MUMBAI: Big waves, small ripples at least for now. When Prasar Bharati launched its OTT platform WAVES at the 55th International Film Festival of India in November 2024, it pitched a bold vision: a homegrown rival to global and domestic streaming giants, blending video, audio, gaming and commerce into a single digital ecosystem. Five months into FY2024–25, however, the platform’s revenue stands at just Rs 2.90 crore, a figure that underscores the gap between ambition and monetisation.
On paper, WAVES looks anything but modest. The platform has ingested 13,608 titles, totalling 9,495 hours of content, with over 13,000 titles already live. It has streamed more than 575 live events from the Mahakumbh Amrit Snan and the 76th Republic Day parade to the Hockey India League, Kabaddi World Cup and Mann Ki Baat while offering 74 live TV channels and 12 radio channels. With over 10 lakh registered users and more than 200 content partners onboarded, the scale resembles that of a fully operational streaming service rather than a pilot project.
The architecture supporting this scale is equally robust. Built under Prasar Bharati’s Central Archives vertical, WAVES runs on a cloud-based infrastructure with DRM, encryption and an integrated analytics dashboard. It includes dedicated units for content ingestion, quality control, publishing, graphics, marketing and billing, and is distributed across platforms such as OTTplay, Tata Play and BSNL. The offering extends beyond video to include audio-on-demand, e-games and even e-commerce via ONDC integration.

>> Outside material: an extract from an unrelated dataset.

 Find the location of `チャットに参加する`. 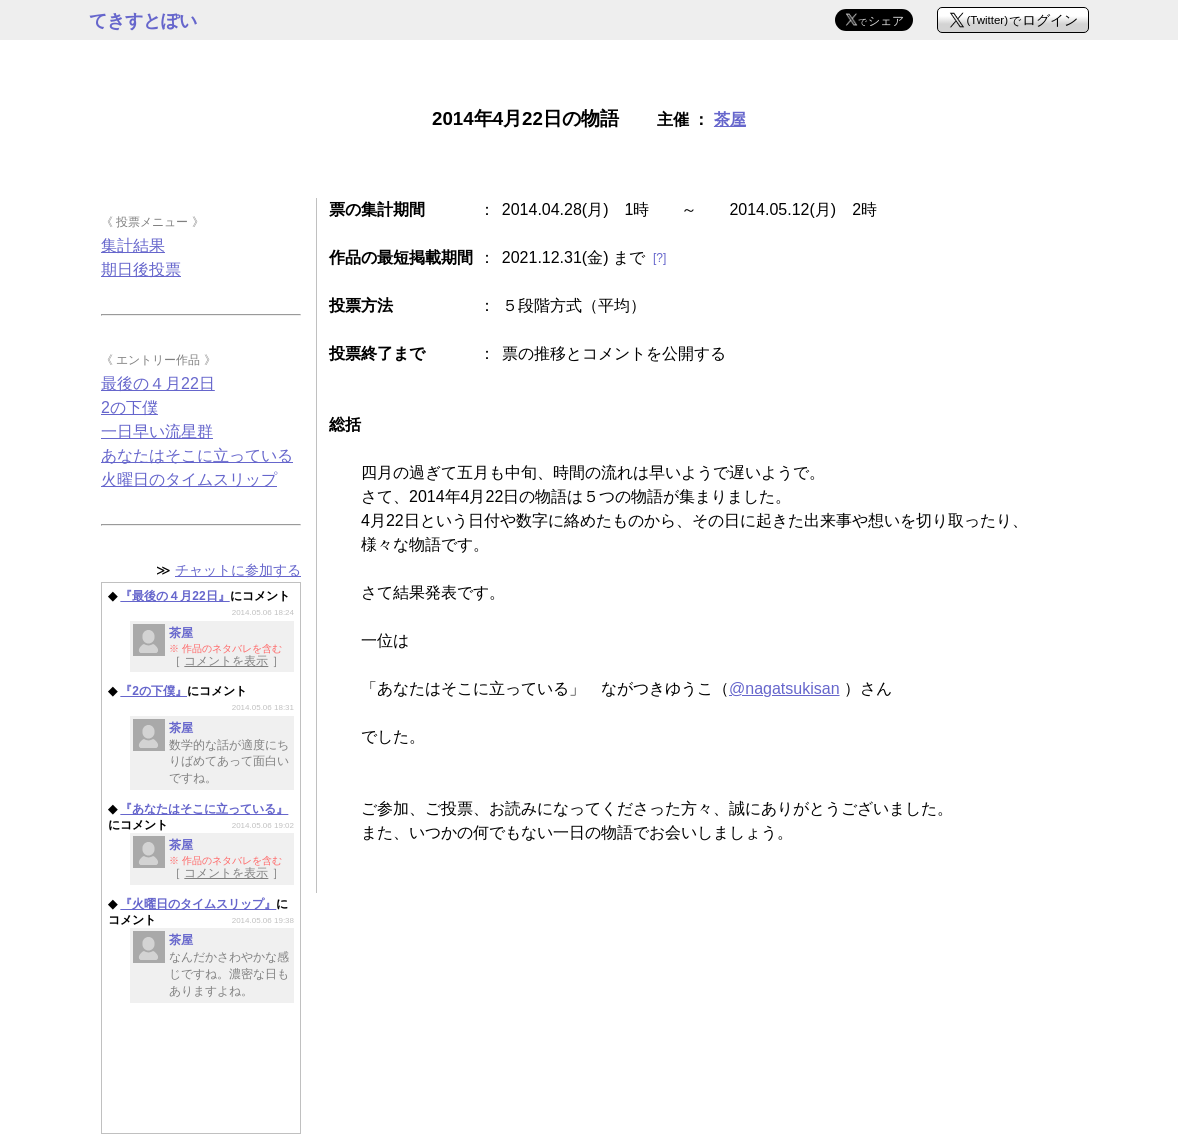

チャットに参加する is located at coordinates (238, 570).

Yet, the numbers reveal a core disconnect. Despite its scale, WAVES generated just Rs 2.90 crore in a market where India’s OTT industry crossed Rs 23,000 crore in 2024. A key bottleneck lies in monetisation infrastructure: subscriptions cannot currently be purchased within the app and must be completed via an external website. In a mobile-first country where over 95 per cent of OTT consumption happens on smartphones, this extra step creates friction that most users are unlikely to overcome.
Ironically, content is not the problem, it is the platform’s biggest strength. Prasar Bharati holds one of the world’s richest broadcast archives, including 45,154 hours of digitised Akashvani programming and 35,723 hours from Doordarshan. For WAVES alone, over 3,800 hours of archival content have been made OTT-ready, including classics such as Ramayan and Shaktimaan, alongside rare cultural recordings and historical broadcasts.
There are early signs that this library holds commercial potential. Revenue from archival content licensing rose sharply to Rs 3.38 crore in FY24, up from Rs 67 lakh the previous year. Meanwhile, free digital platforms continue to drive massive reach, the PB Archives Youtube channel clocked 119.78 million views and added 4,02,000 subscribers in FY2024–25, crossing 1.7 million in total, while DD News has over 5.84 million subscribers.
That, however, presents a strategic dilemma. While free distribution builds scale, it also conditions audiences to expect content at zero cost making it harder to transition to paid models. WAVES, designed as a hybrid AVOD-SVOD platform with advertising and subscription layers, is yet to fully crack this balance.
The broader challenge is not technological but strategic. In an ecosystem dominated by platforms offering seamless payments, aggressive pricing and high-budget originals, WAVES is still bridging the gap between being a content repository and a commercially viable product.
For now, the platform reflects both promise and paradox. It has the scale, the content and the infrastructure but until monetisation catches up, WAVES remains less a revenue engine and more a digital showcase of what India’s public broadcaster could become.